It is often better to be surrounded by copycats than innovators, according to a new Indiana Univ. study.
By creating a virtual problem landscape, IU cognitive scientists explored the dynamics, advantages and disadvantages of “social learning”—the act of learning about the world by observing or imitating others. Social learning pervades the way human beings learn about many phenomena—restaurants, schools and political candidates, for example. Social learning also helps many other species choose mates, forage for food and avoid predators.
Yet, not only is it useful to imitate others, it is useful to be imitated as well.
“We thought at first it would be better to have innovators around you,” said IU cognitive scientist Robert Goldstone, professor in the Department of Psychological and Brain Sciences in the College of Arts and Sciences at IU Bloomington. “But in our experiments, if people are surrounded by imitators, they actually do better.”
The reason, said co-author Thomas Wisdom, is that “imitators often make their own improvements to the original solution, and these can, in turn, be adopted and improved upon by the originator and others.”
“This kind of dynamic is found in situations where there are good ideas out there, but it’s really hard for any one individual to find them searching in isolation,” Goldstone said. “If you’re working in a field like medicine, software development or art, where there are a huge number of ideas with unknown potential, it is often good to be surrounded by imitators.”
The paper, “Social Learning Strategies in Networked Groups,” appeared in the December issue of Cognitive Science. Wisdom, a recent graduate of the Department of Psychological and Brain Sciences and former student in Goldstone’s Percepts and Concepts Laboratory, is a freelance researcher in Chicago.

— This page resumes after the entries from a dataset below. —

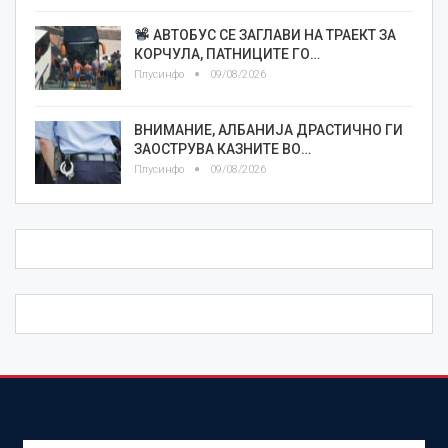
АВТОБУС СЕ ЗАГЛАВИ НА ТРАЕКТ ЗА
КОРЧУЛА, ПАТНИЦИТЕ ГО…
Плусинфо
09/08/2026
ВНИМАНИЕ, АЛБАНИЈА ДРАСТИЧНО ГИ
ЗАОСТРУВА КАЗНИТЕ ВО…
Плусинфо
09/08/2026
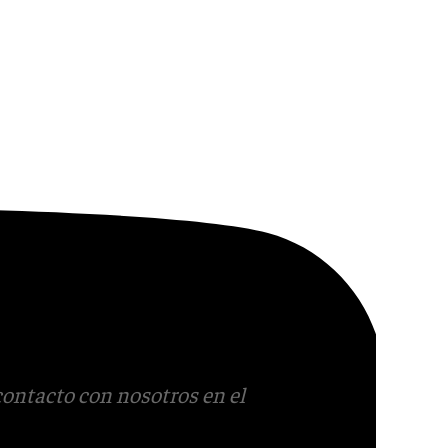
contacto con nosotros en el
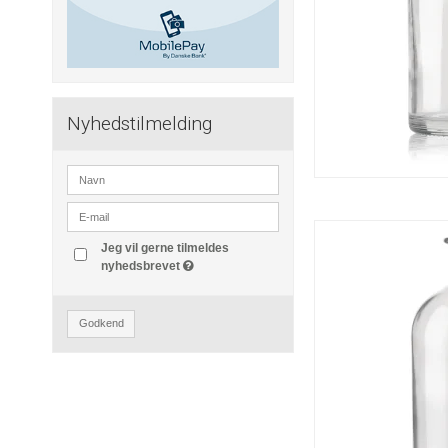
Nyhedstilmelding
Jeg vil gerne tilmeldes
nyhedsbrevet
Godkend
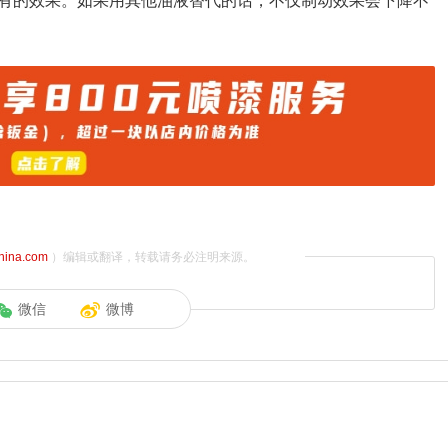
有的效果。如果用其他油液替代的话，不仅制动效果会下降不
china.com
）编辑或翻译，转载请务必注明来源。
微信
微博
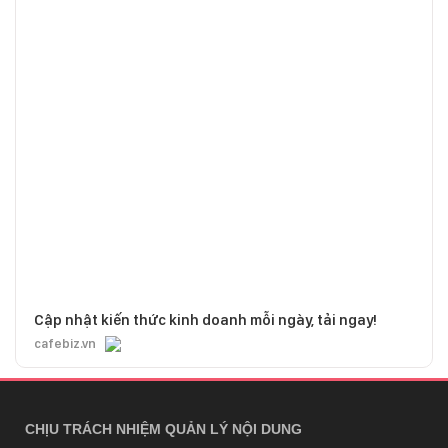
Cập nhật kiến thức kinh doanh mỗi ngày, tải ngay!
cafebiz.vn
CHỊU TRÁCH NHIỆM QUẢN LÝ NỘI DUNG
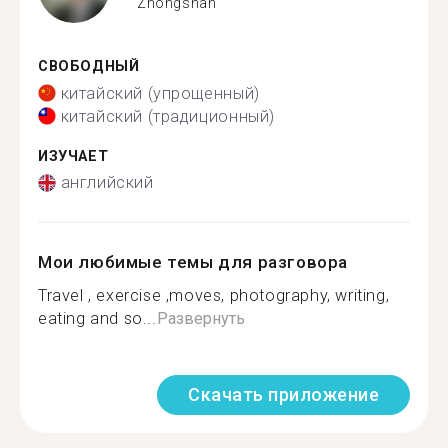
Zhongshan
СВОБОДНЫЙ
китайский (упрощенный)
китайский (традиционный)
ИЗУЧАЕТ
английский
Мои любимые темы для разговора
Travel , exercise ,moves, photography, writing,
eating and so...
Развернуть
Скачать приложение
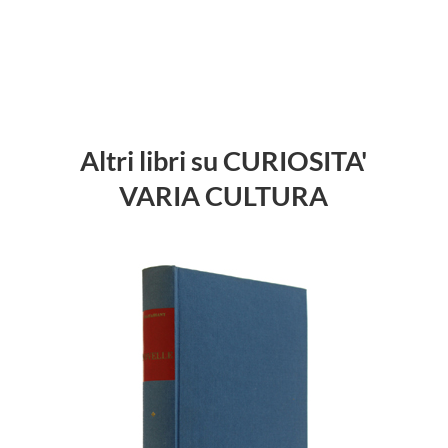
Altri libri su CURIOSITA'
VARIA CULTURA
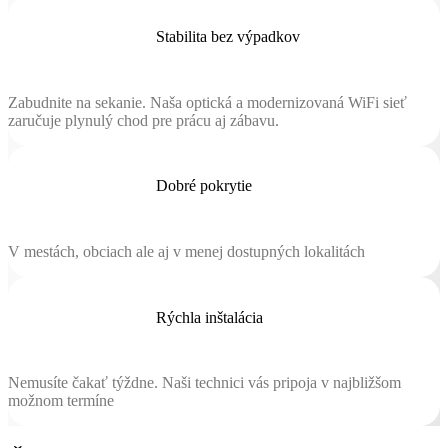
Stabilita bez výpadkov
Zabudnite na sekanie. Naša optická a modernizovaná WiFi sieť
zaručuje plynulý chod pre prácu aj zábavu.
Dobré pokrytie
V mestách, obciach ale aj v menej dostupných lokalitách
Rýchla inštalácia
Nemusíte čakať týždne. Naši technici vás pripoja v najbližšom
možnom termíne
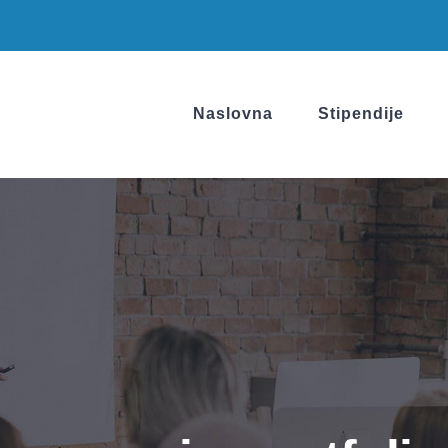
Naslovna
Stipendije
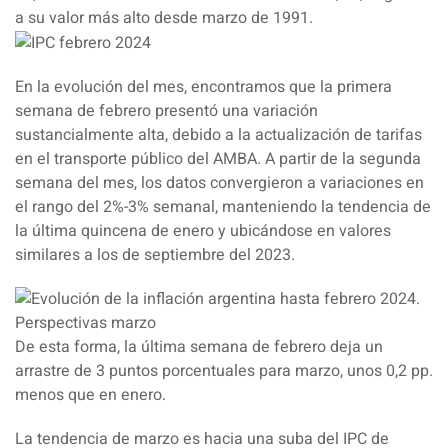
a su valor más alto desde marzo de 1991.
En la evolución del mes, encontramos que la primera
semana de febrero presentó una variación
sustancialmente alta, debido a la actualización de tarifas
en el transporte público del AMBA. A partir de la segunda
semana del mes, los datos convergieron a variaciones en
el rango del 2%-3% semanal, manteniendo la tendencia de
la última quincena de enero y ubicándose en valores
similares a los de septiembre del 2023.
De esta forma, la última semana de febrero deja un
arrastre de 3 puntos porcentuales para marzo, unos 0,2 pp.
menos que en enero.
La tendencia de marzo es hacia una suba del IPC de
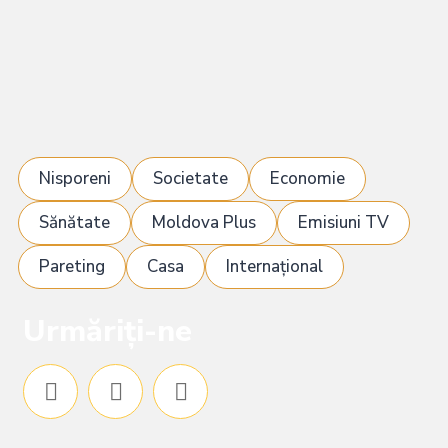
Nisporeni
Societate
Economie
Sănătate
Moldova Plus
Emisiuni TV
Pareting
Casa
Internațional
Urmăriți-ne
F
I
Y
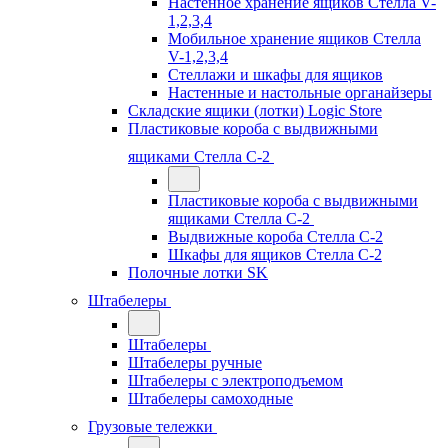
Настенное хранение ящиков Стелла V-
1,2,3,4
Мобильное хранение ящиков Стелла
V-1,2,3,4
Стеллажи и шкафы для ящиков
Настенные и настольные органайзеры
Складские ящики (лотки) Logiс Store
Пластиковые короба с выдвижными
ящиками Стелла С-2
Пластиковые короба с выдвижными
ящиками Стелла С-2
Выдвижные короба Стелла С-2
Шкафы для ящиков Стелла С-2
Полочные лотки SK
Штабелеры
Штабелеры
Штабелеры ручные
Штабелеры с электроподъемом
Штабелеры самоходные
Грузовые тележки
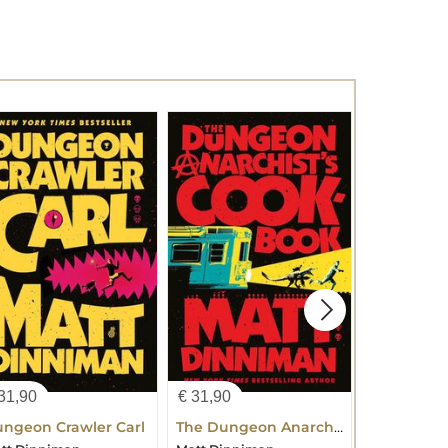
31,90
€
31,90
€
31,90
ngeon Crawler Carl
The Dungeon Anarchist's Cookbook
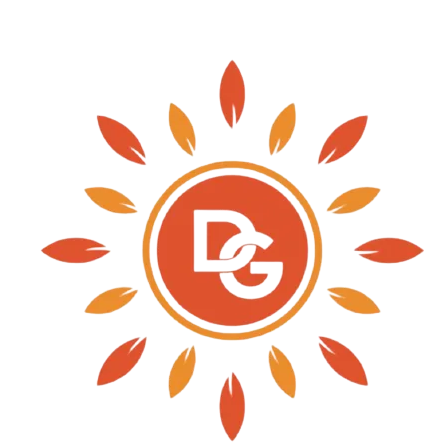
im veniam, quis nostrud exercitation ullamco
t duis aute irure dolor in reprehenderit in volupt
atur.
, sunt in culpa qui officia deserunt mollit anim
s iste natus error sit voluptatem accusantium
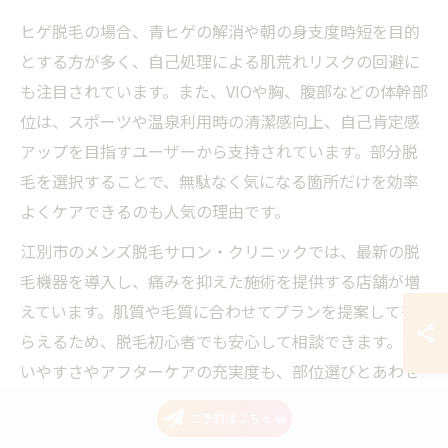
ヒゲ脱毛の場合、青ヒゲの解消や朝の身支度時短を目的
とする方が多く、自己処理による肌荒れリスクの回避に
も注目されています。また、VIOや胸、腹部などの体幹部
位は、スポーツや温泉利用時の清潔感向上、自己肯定感
アップを目指すユーザーから支持されています。部分脱
毛を選択することで、無駄なく気になる箇所だけを効率
よくケアできるのも人気の理由です。
江別市のメンズ脱毛サロン・クリニックでは、最新の脱
毛機器を導入し、痛みを抑えた施術を提供する店舗が増
えています。肌質や毛質に合わせてプランを提案しても
らえるため、脱毛初心者でも安心して相談できます。通
いやすさやアフターケアの充実度も、部位選びとあわせ
てチェックしておきたいポイントです。
ご予約はこちら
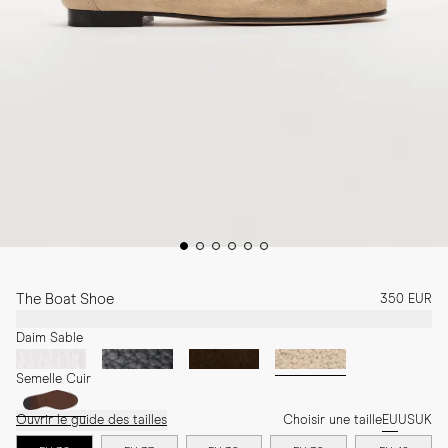
The Boat Shoe
350 EUR
Daim Sable
Semelle Cuir
Ouvrir le guide des tailles
Choisir une taille
EU
US
UK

Goldstone offers a striking analogy for this kind of reciprocal imitation in the social behavior of cliff swallows that live in large groups. Their food consists of roving clouds of small airborne insects, and when one swallow finds a swarm of these insects, it releases a piercing cry that induces the other cliff swallows to join it.
Why they do this was something of a mystery, until it became apparent that getting others to imitate them is a strategy that clearly works to their advantage. Once the other cliff swallows are recruited, they act as additional scouts, surrogate selves who can further explore the problem space, by tracking the movements of the insects in a way that an individual cliff swallow would not be able to do. The more there are in the group, the better they can track the insects.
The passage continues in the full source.